You bring up an interesting point. At what data size do the companies using the various NoSQL DBs feel they have to move beyond a traditional RDBMS? I work with some traditional RDBMS stores now that are >500GB in size with tables that add 20M-30M rows/month and querying still isn't an issue. Admittedly it takes expertise to optimize the system and make it work efficiently, but that's going to be the case with any datastore.


I can sustain this claim. I work with a system implemented almost entirely in Oracle PL/SQL. Some tables in the system are nearing 800-900 columns, their size often exceeds 600 GB per table (not many of such large tables though). Querying isn't a problem at all. Large schema changes are also mostly painless. The only point at which one has to be really careful is when a schema change requires actual calculations based on historic data with an additional write on each record.


A lot of criticisms I read about the immutable limits of RDBMSes turn out, upon closer inspection, to be criticisms of MySQL. Oracle sort of sails past these limitations like a superliner: expensively and gracefully.

Not that I particularly like Oracle as a programmer. I have to check my calendar every time I hit the 32-character limit for names or once again have to write

    some_field_expressing_truth  varchar2(1);
    constraint "y_or_n" check some_field_expressing_truth in ('Y','N');
But relational databases already scale to petabytes and millions of transactions per minute. Just not in the opensource world ... not yet, anyhow.


Well PostgreSQL does scale to millions of simple read-only transactions per minute, at least in some benchmarks. And in PostgreSQL 9.2 it will scale much better, in the synthetic benchmark it reached about 13 million per minute at high concurrency (compared to about 2.5 million for 9.1).

http://rhaas.blogspot.com/2011/09/scalability-in-graphical-f...


Hence "not yet".

It's been amazing watching the performance surge in postgres these past few years. I wonder if Red Hat or similar will try sponsoring a tilt at the TPC-C crown in future.


Back before Sun bought MySQL they started doing a lot of performance work on Postgres. They didn't go after TPC, but they did show it was only(?) 12% slower than Oracle for SpecjAppServer: http://www.informationweek.com/news/201001901


If you want something to play with that could scale to that size (although maybe not ready for production), see Postgres-XC (http://postgres-xc.sourceforge.net/).
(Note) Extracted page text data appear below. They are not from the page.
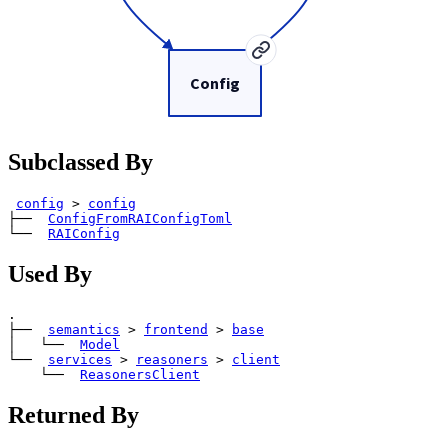
Config
Subclassed By
config
>
config
├── 
ConfigFromRAIConfigToml
└── 
RAIConfig
Used By
.

├── 
semantics
>
frontend
>
base
│   └── 
Model
└── 
services
>
reasoners
>
client
    └── 
ReasonersClient
Returned By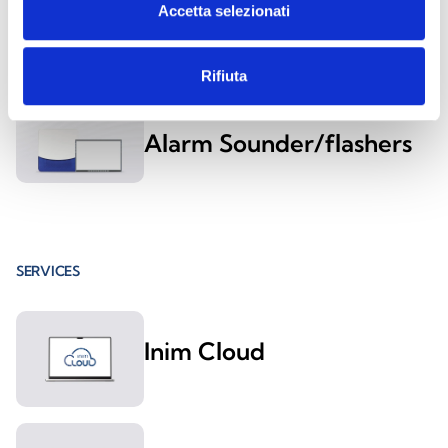
Accetta selezionati
Alarm Sounder/flashers
Rifiuta
Outdoor Anti-Intrusion
Alarm Sounder/flashers
SERVICES
Inim Cloud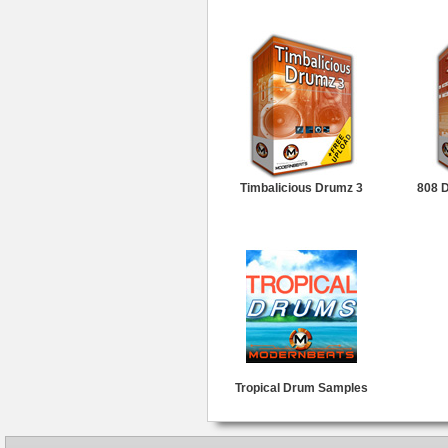
Timbalicious Drumz 3
808 
Tropical Drum Samples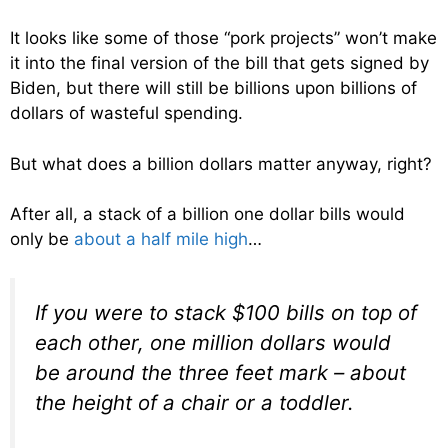
It looks like some of those “pork projects” won’t make
it into the final version of the bill that gets signed by
Biden, but there will still be billions upon billions of
dollars of wasteful spending.
But what does a billion dollars matter anyway, right?
After all, a stack of a billion one dollar bills would
only be
about a half mile high
…
If you were to stack $100 bills on top of
each other, one million dollars would
be around the three feet mark – about
the height of a chair or a toddler.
This looks promising.


The Wisconsin Courts system has servers running PostgreSQl that they say scale up to millions of transactions per day on 16 cores w/128MB RAM/


The trick is, you wouldn't necessarily. If your workload can be handled with one beefed-up lots-of-RAM-and-solid-state-drives server, you could spend your money on two of these instead of having 10 smaller servers, and be perfectly happy with it.

I don't care about what sells NoSQL products to enterprise users - there are lots of workloads where the data fits in RAM (for some reasonable quantity of RAM that money can buy) and you still prefer the durability and consistency that comes with standard SQL databases, even if you denormalize and/or use schemaless (XML or JSON) storage.


Each database worth its salt will use as much memory as you allow it to use in order to avoid physical IO.

Your point is valid of course. I just wanted to point it out for people that think each action in a RDBMS results in a costly IO operation.


various NoSQL products it's the ability to grow beyond a single server that's compelling.

You make it sound as if these products scale "magically". This is definitely not the case. There's quite a bit of massaging needed to make riak, hbase et al scale beyond certain thresholds - and you better pay close attention to their respective peculiarities.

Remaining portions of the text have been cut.